To a small bowl, combine the flour, cinnamon, salt, bicarbonate soda and baking powder.
In another larger bowl, cream the butter and sugar together then mix in the egg and vanilla extract.
Gently mix the flour mixture into the larger bowl, add the oats, and both nuts.
Use a tea spoon to evenly add the mixture to both baking trays, leaving enough room for the to slightly spread.
Bake in the oven for 20 minutes, swapping the trays round after 10 minutes. They may seem soft but will go firmer once cooled down.
Hello, Everyone, I hope you are having a great day.

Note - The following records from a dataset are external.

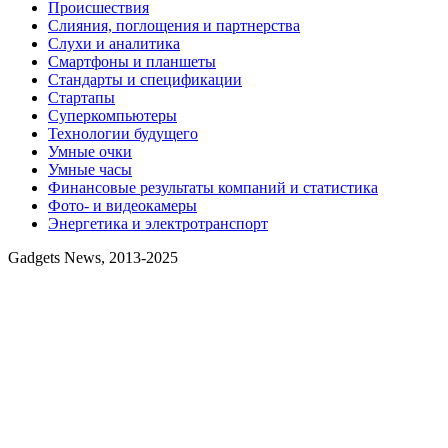
Происшествия
Слияния, поглощения и партнерства
Слухи и аналитика
Смартфоны и планшеты
Стандарты и спецификации
Стартапы
Суперкомпьютеры
Технологии будущего
Умные очки
Умные часы
Финансовые результаты компаний и статистика
Фото- и видеокамеры
Энергетика и электротранспорт
Gadgets News, 2013-2025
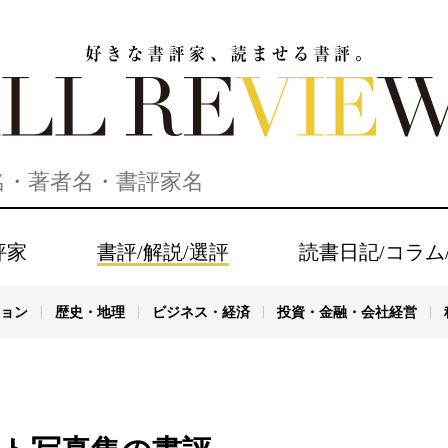
家、読ませる書評。ALL REVIEWS
評家
書評/解説/選評
読書日記/コラム
ョン
歴史・地理
ビジネス・経済
投資・金融・会社経営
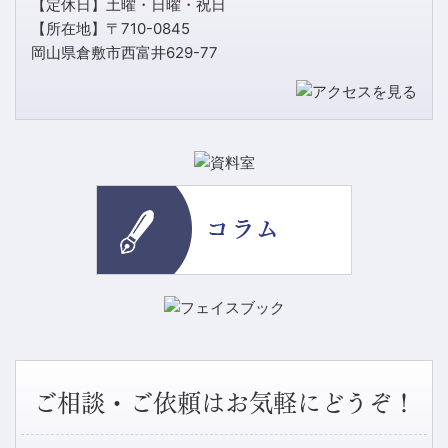
【定休日】土曜・日曜・祝日
【所在地】〒710-0845
岡山県倉敷市西富井629-77
ご相談・ご依頼はお気軽にどうぞ！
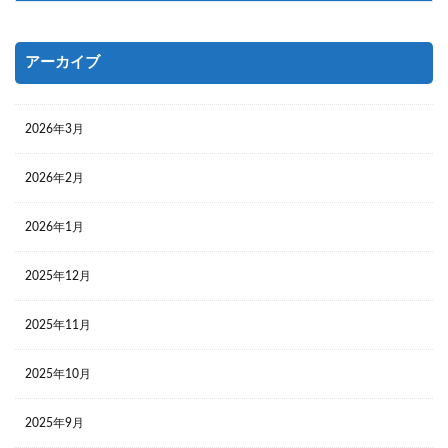
アーカイブ
2026年3月
2026年2月
2026年1月
2025年12月
2025年11月
2025年10月
2025年9月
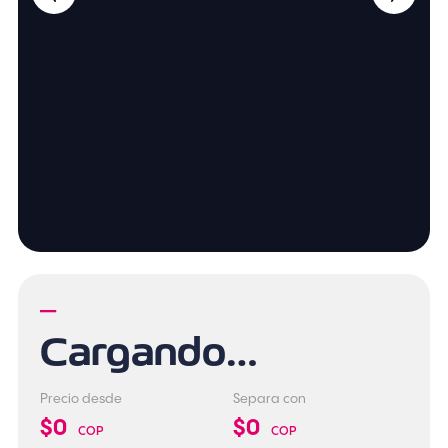
—
Cargando…
Precio desde
Separa con
$0
$0
COP
COP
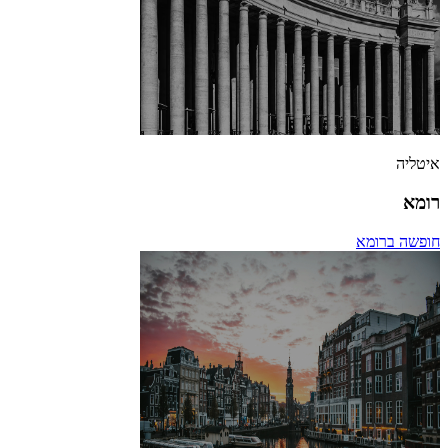
איטליה
רומא
חופשה ברומא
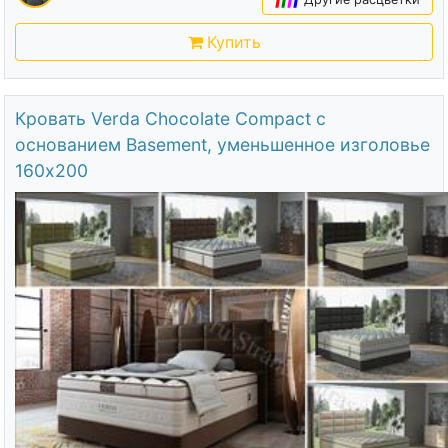
Купить
Кровать Verda Chocolate Compact с
основанием Basement, уменьшенное изголовье
160х200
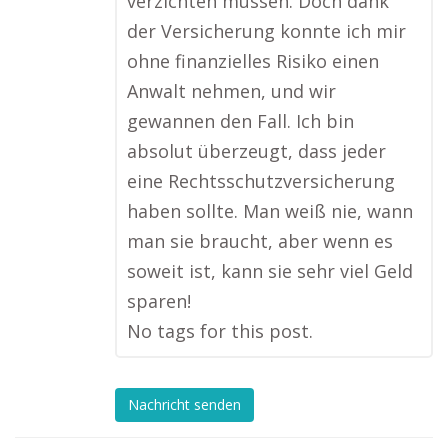
verzichten müssen. Doch dank
der Versicherung konnte ich mir
ohne finanzielles Risiko einen
Anwalt nehmen, und wir
gewannen den Fall. Ich bin
absolut überzeugt, dass jeder
eine Rechtsschutzversicherung
haben sollte. Man weiß nie, wann
man sie braucht, aber wenn es
soweit ist, kann sie sehr viel Geld
sparen!
No tags for this post.
Nachricht senden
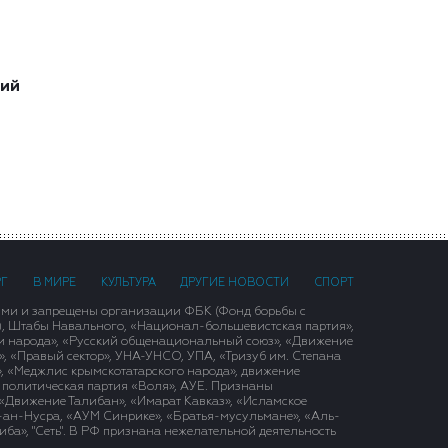
ший
РГ
В МИРЕ
КУЛЬТУРА
ДРУГИЕ НОВОСТИ
СПОРТ
ими и запрещены организации ФБК (Фонд борьбы с
), Штабы Навального, «Национал-большевистская партия»,
и народа», «Русский общенациональный союз», «Движение
 «Правый сектор», УНА-УНСО, УПА, «Тризуб им. Степана
, «Меджлис крымскотатарского народа», движение
 политическая партия «Воля», АУЕ. Признаны
«Движение Талибан», «Имарат Кавказ», «Исламское
д-ан-Нусра, «АУМ Синрике», «Братья-мусульмане», «Аль-
ба», "Сеть". В РФ признана нежелательной деятельность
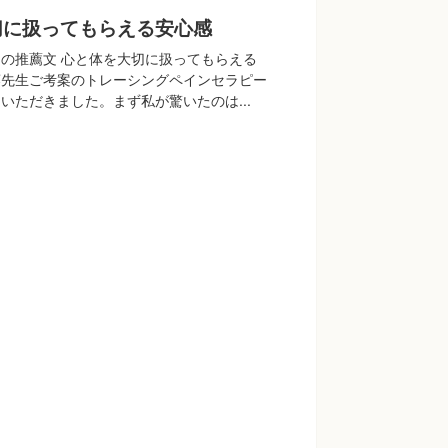
切に扱ってもらえる安心感
の推薦文 心と体を大切に扱ってもらえる
藤先生ご考案のトレーシングペインセラピー
いただきました。まず私が驚いたのは...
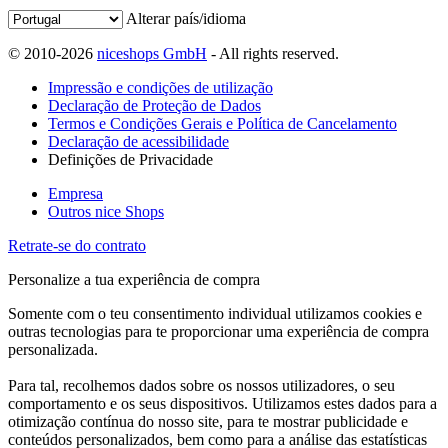
Alterar país/idioma
© 2010-2026
niceshops GmbH
- All rights reserved.
Impressão e condições de utilização
Declaração de Proteção de Dados
Termos e Condições Gerais e Política de Cancelamento
Declaração de acessibilidade
Definições de Privacidade
Empresa
Outros nice Shops
Retrate-se do contrato
Personalize a tua experiência de compra
Somente com o teu consentimento individual utilizamos cookies e
outras tecnologias para te proporcionar uma experiência de compra
personalizada.
Para tal, recolhemos dados sobre os nossos utilizadores, o seu
comportamento e os seus dispositivos. Utilizamos estes dados para a
otimização contínua do nosso site, para te mostrar publicidade e
conteúdos personalizados, bem como para a análise das estatísticas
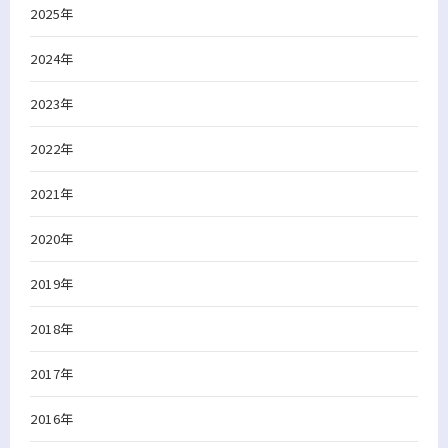
2025年
2024年
2023年
2022年
2021年
2020年
2019年
2018年
2017年
2016年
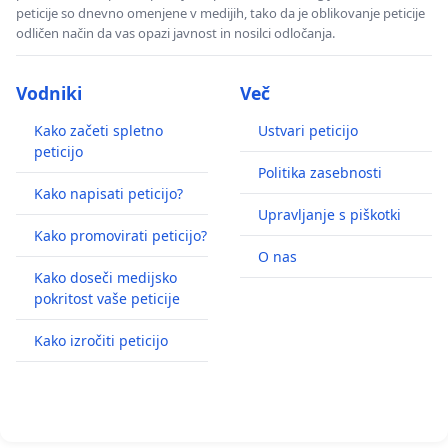
peticije so dnevno omenjene v medijih, tako da je oblikovanje peticije
odličen način da vas opazi javnost in nosilci odločanja.
Vodniki
Več
Kako začeti spletno
Ustvari peticijo
peticijo
Politika zasebnosti
Kako napisati peticijo?
Upravljanje s piškotki
Kako promovirati peticijo?
O nas
Kako doseči medijsko
pokritost vaše peticije
Kako izročiti peticijo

I think I ate quinoa 3 days in a row one week because I was loving it so much. It takes little time to cook and the quinoa is such a light grain that which makes it perfect for late evening meals. Usually after eating rice you can feel quite full or bloated even after a small portion but with quinoa you don’t feel full afterwards at all. This is a very basic recipe and sometimes the simplest things really are the best. There’s different components in this meal which adds to the taste, texture and aroma making it such a delight to eat.
Recipe: Quinoa and brussels sprouts salad (serves 1)
1 tbsp red lentils, soaked over night
150ml vegetable stock
1 tbsp pumpkin seeds, toasted
1 tsp desiccated coconut
1 inch spring onion, finely sliced
3 Brussels sprouts, shredded
Pinch of chilli powder
Wash the quinoa and lentils in a small pan the pour in the vegetable stock. Place on a medium heat and leave to simmer gently for 20-25 minutes until both are fully cooked.
In the meantime, prepare the other ingredients and set aside in a bowl. Toast the pumpkin seeds in a dry pan, slice the Brussels sprouts and cook in a dry pan for 3 minutes until slightly cooked and slice the spring onion. Also, add the desiccated coconut to the bowl.
Once the quinoa is done, mix everything into the pot and serve.